3 Study area and data collection

Bihar is documented as a seismically active state of India. The state falls on the boundary of the Himalayan tectonic plate near the border of Bihar–Nepal and it covers seismic zones III, IV, and V. Out of 38 districts in Bihar, 8 districts belong to seismic zone V, 24 districts belong to seismic zone IV, and 6 districts belong to seismic zone III. The majority of the districts fall under multiple seismic zones (i.e., either seismic zone V & IV or seismic zone IV & III). The state has mostly experienced an earthquake in the magnitude of 5–7, but the worst was in the year 1934 with a magnitude of 8.4 which led to extensive destruction and enormous loss of human life. Nepal earthquake in 2015 which caused catastrophic damages in Nepal also caused severe damages in the state due to the closeness of the state from the epicenter. Liquefaction during these earthquakes was also observed in the Madhubani district of Bihar as a consequence on 25th April 2015. The state also exhibits a great example of alluvial soil deposits with a high percentage of fine contents as most of the cities lie near the bank of several rivers. The consecutive flood in the state every year leads to enormous deposition of plastic and non-plastic silts which increases the risk of liquefaction in the considered study area.

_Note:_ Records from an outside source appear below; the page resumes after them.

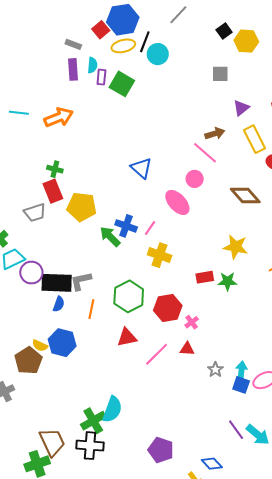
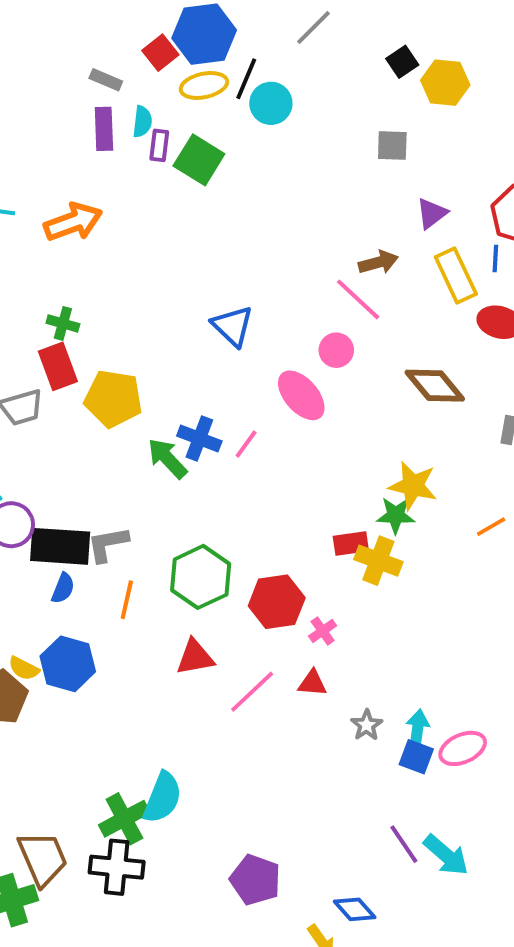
yellow cross: (160, 255) -> (378, 561), moved
green star: (227, 281) -> (396, 515), moved

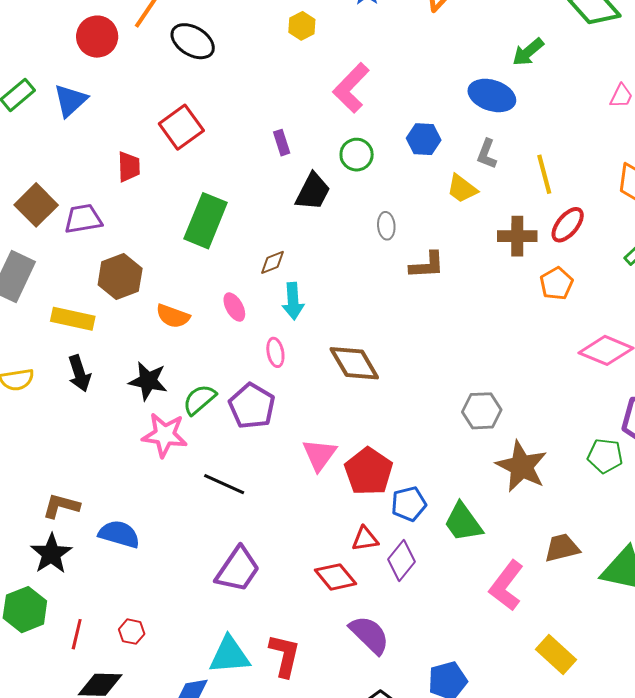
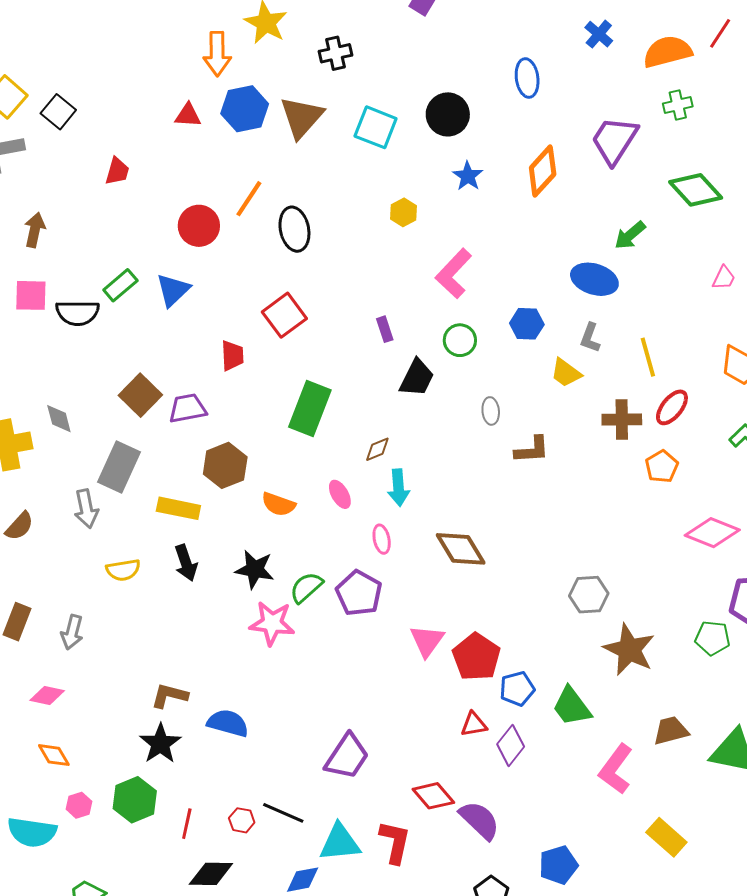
black ellipse: (193, 41) -> (294, 229), turned 48
black line: (224, 484) -> (283, 813), moved
red diamond: (335, 577) -> (433, 796), moved

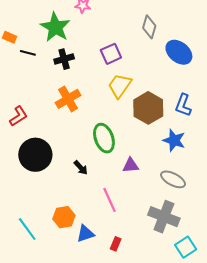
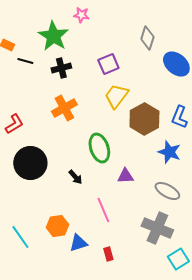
red rectangle: (116, 244) -> (108, 254), turned -40

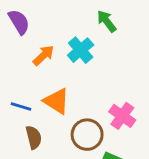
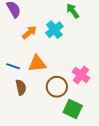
orange triangle: (57, 101) -> (37, 64), turned -42

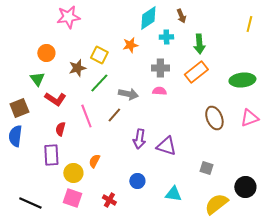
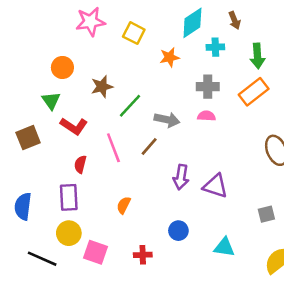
yellow square: (99, 55) -> (134, 33), moved
blue semicircle: (15, 136) -> (23, 206), moved
gray square: (206, 168) -> (266, 214), turned -32
yellow circle: (73, 173) -> (69, 233), moved
red cross: (109, 200) -> (143, 255), turned -32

Bihar is a developing state with ongoing infrastructural developments and has a dense population as well as it is acknowledged as a seismic active zone according to the data of the Global Seismic Hazard Assessment Program (GSHAP), therefore it is essential to determine the liquefaction potential of the province with a modern framework so that all aspects are considered. In view of the above, for the present paper, the data obtained from an investigation site, from Darbhanga, Long. 26.1542° N and Lat. 85.8918° E, Madhubani, Long. 26.3483° N Lat. 86.0712° E, Muzaffarpur, Long.26.1197° N Lat. 85.3910° E and Supaul, Long. 26.1234° N Lat. 86.6045° E districts of Bihar, (India) shown in Figure 4 are used to analyze the liquefaction behavior of soil.

Figure 4
figure 4

Geographical layout of study area showing the site locations in Bihar.

From the data samples collected from these sites, laboratory experiments were performed to obtain their geotechnical parameters to evaluate their liquefaction behavior. Finally, 180 data samples were engaged in developing and validating soft computing models. The details of the statistical characteristics of the variables used in this study are provided in Table 1.

Table 1 Statistical description of dataset.

4 Data processing and analysis

4.1 Statistical analysis

In this sub-section, the values of FOS are correlated with the input variables (IV) i.e., plasticity index (IV 1), SPT blow count (IV 2), Water Content to Liquid Limit Ratio (IV 3), Mw (IV 4), amax/g (IV 5), Bulk density (IV 6), total stress (IV 7), effective stress (IV 8) and fine content (IV 9), details of which are furnished in the form of pair plot in Figure 5. It is apparent from the correlation plot that the input variables (IV1-IV9) are significantly correlated amid themselves which develops the problem of multicollinearity in the training and testing of computational models.

Figure 5
figure 5

Correlation plot between input variables (IV1-IV9) and response variable (FOS).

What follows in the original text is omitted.